Selon M Kuroda, l’équivalent de plusieurs milliers de milliards de dollars d’actifs financiers pourrait encore être racheté par la BoJ. L’objectif étant de faire sortir le pays, une bonne fois pour toute, d’une déflation qui sévit depuis 15 ans.
La dépréciation du yen n’est alors analysée que comme un «ajustement naturel ». La devise nippone ayant été, et étant encore, surévaluée par rapport aux autres devises fortes, le dollar et l’euro.
Le yen a perdu 14% de sa valeur au cours des trois derniers mois contre le billet vert, à 92,56.

Pour de nombreux analystes, notamment de JP Morgan et de Crédit Suisse, ces déclarations devraient amener le premier ministre japonais Shinzo Abe à se montrer davantage enclin à nommer M Kuroda à la tête de la BoJ à la place de Masaaki Shirakawa.
Ce d’autant plus que l’institution monétaire avait indiqué le mois dernier qu’elle se lancerait dans un programme de rachat de titres de dette uniquement en janvier 2014.

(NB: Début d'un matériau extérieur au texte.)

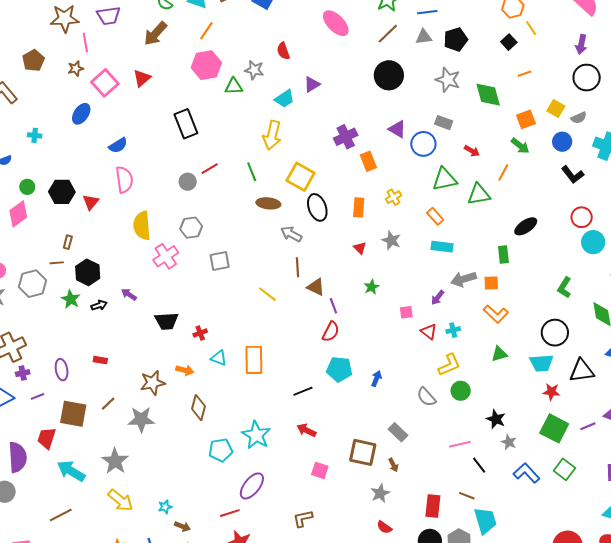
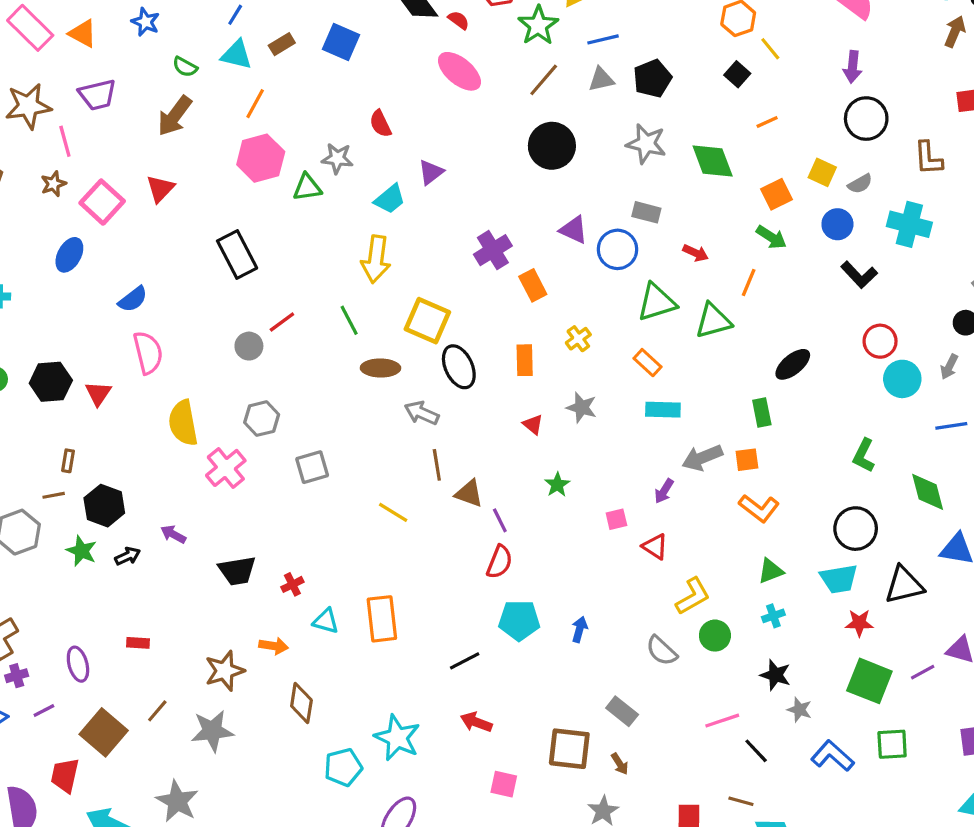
cyan cross: (453, 330) -> (773, 616), moved
brown square: (73, 414) -> (104, 732), turned 36
green square: (564, 469) -> (892, 744), turned -35

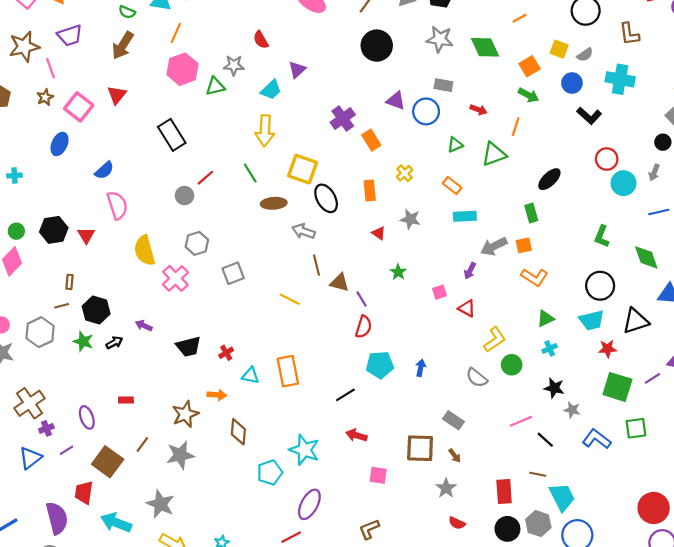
green triangle: (657, 302) -> (455, 145), size x0.6

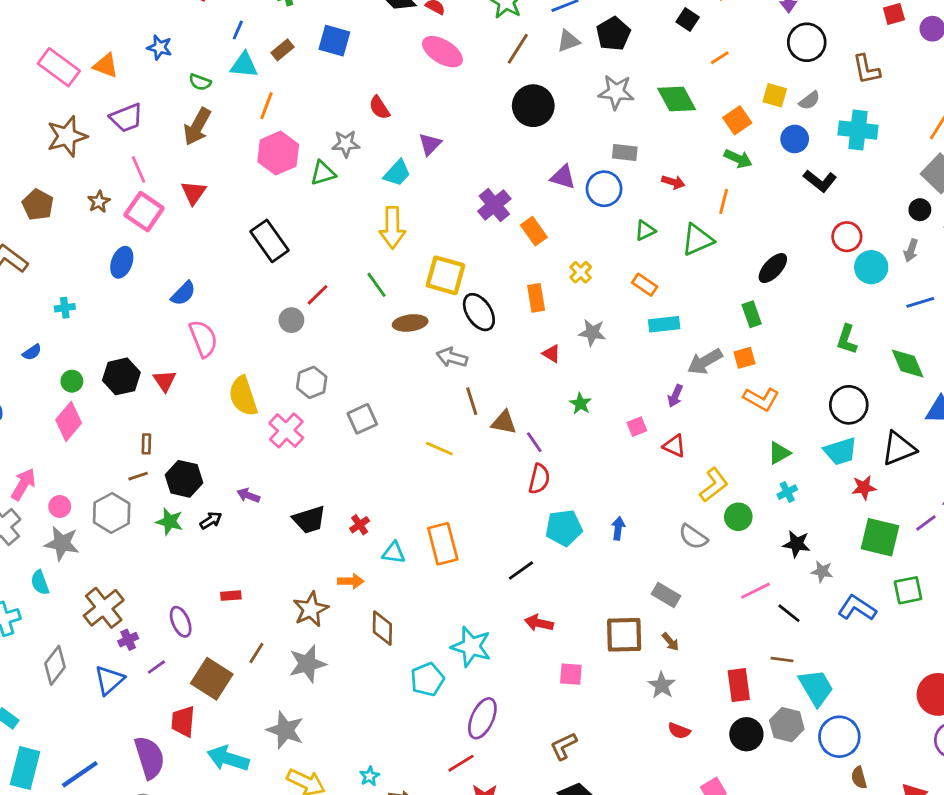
pink line: (51, 68) -> (139, 169), moved

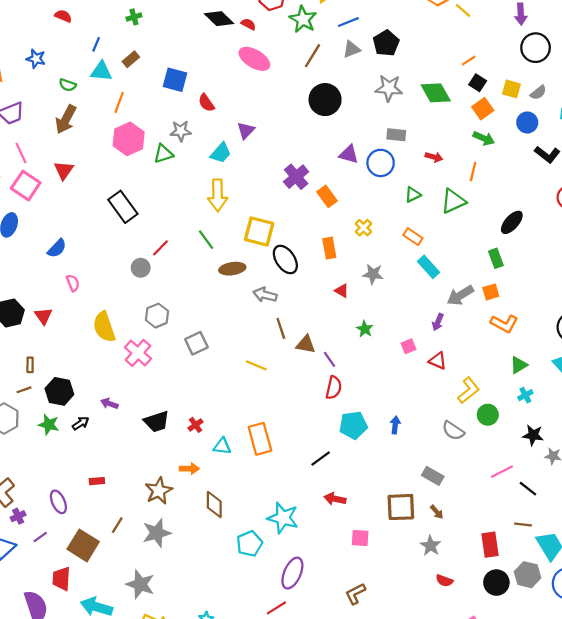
black square: (688, 19) -> (478, 83), moved
blue square: (334, 41) -> (175, 80), moved
cyan rectangle: (664, 324) -> (428, 267), turned 55
pink semicircle: (203, 339) -> (73, 283), size x0.6

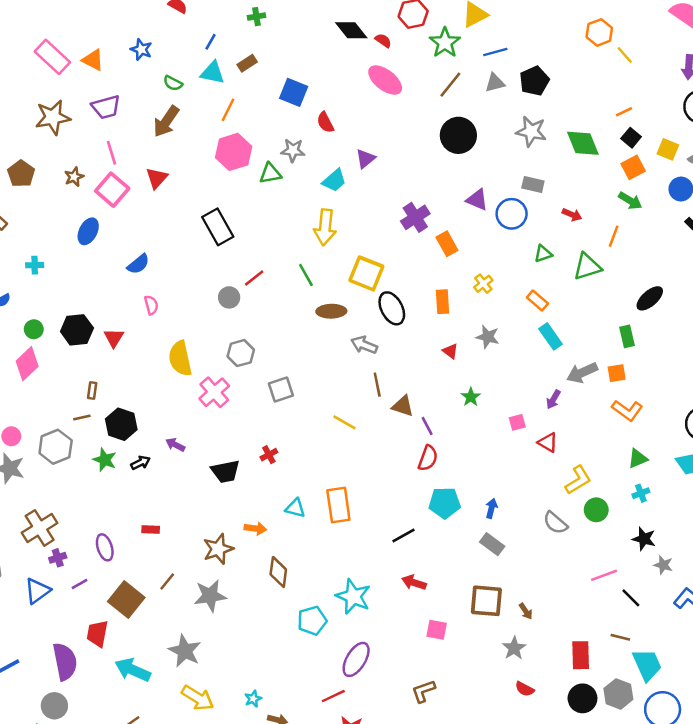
red cross: (196, 425) -> (269, 455), moved
gray rectangle: (433, 476) -> (492, 544), moved

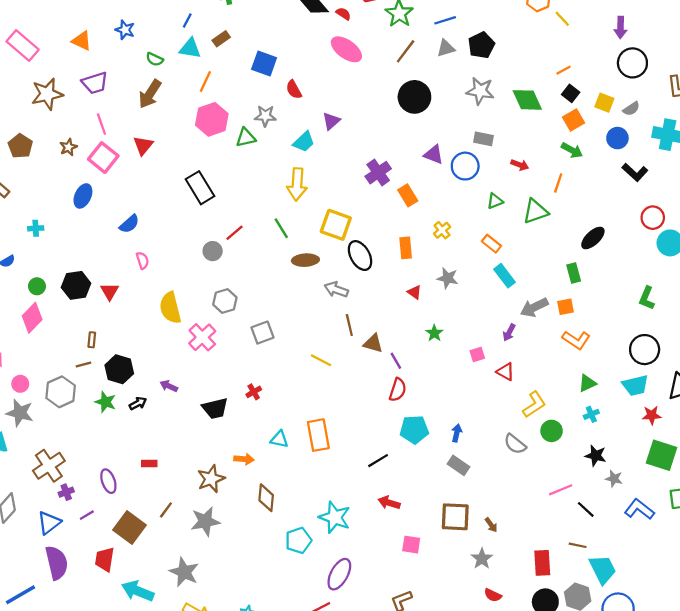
pink rectangle: (52, 57) -> (23, 46), moved
purple semicircle: (65, 662) -> (57, 563), moved

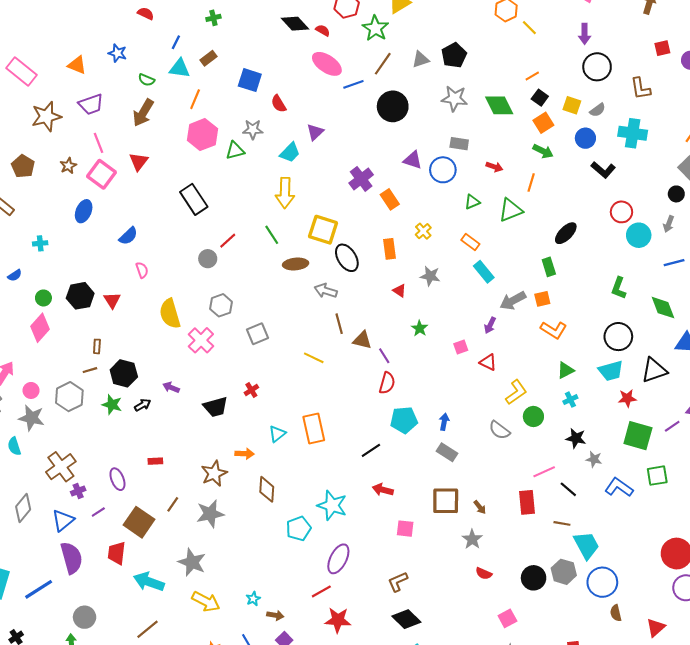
blue line: (445, 20) -> (353, 84), moved
cyan triangle: (279, 439) -> (277, 434), turned -48
red rectangle: (542, 563) -> (527, 502), moved

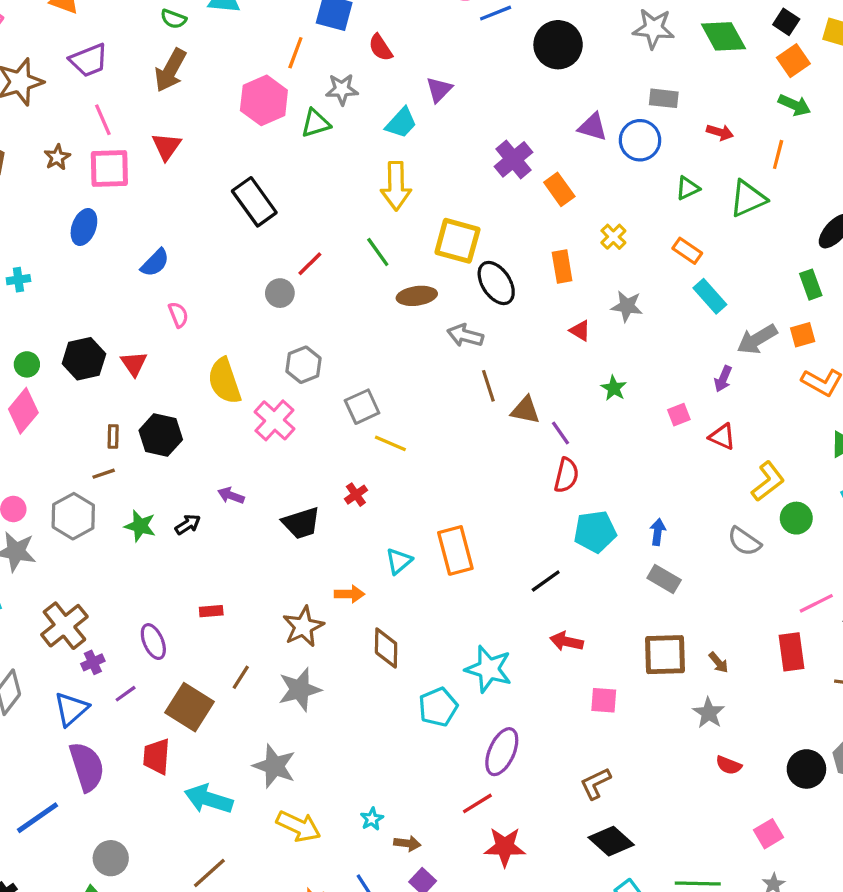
orange line: (195, 99) -> (295, 53), moved
pink square: (101, 174) -> (109, 168), turned -36
yellow line: (314, 358) -> (390, 443), moved
black hexagon: (124, 373) -> (161, 435), moved

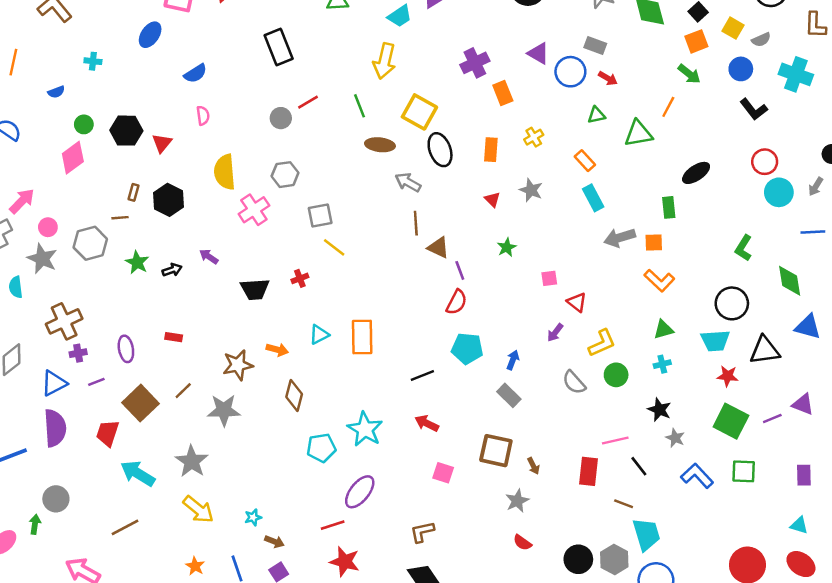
red arrow: (720, 132) -> (608, 78), moved
purple arrow: (723, 379) -> (555, 333), moved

Shinzo Abe doit dévoiler le nom du nouveau gouverneur de la BoJ d’ici la fin du mois de février. Les principaux concurrent de Haruhiko Kuroda sont Kikuo Iwata, professeur d’économie à l’Université de Gakushuin, Kazumasa Iwata, président du Centre japonais pour la recherche économique, Heizo Takenaka, ancien ministre de l’économie, et Toshiro Muto ancien vice gouverneur de la BoJ.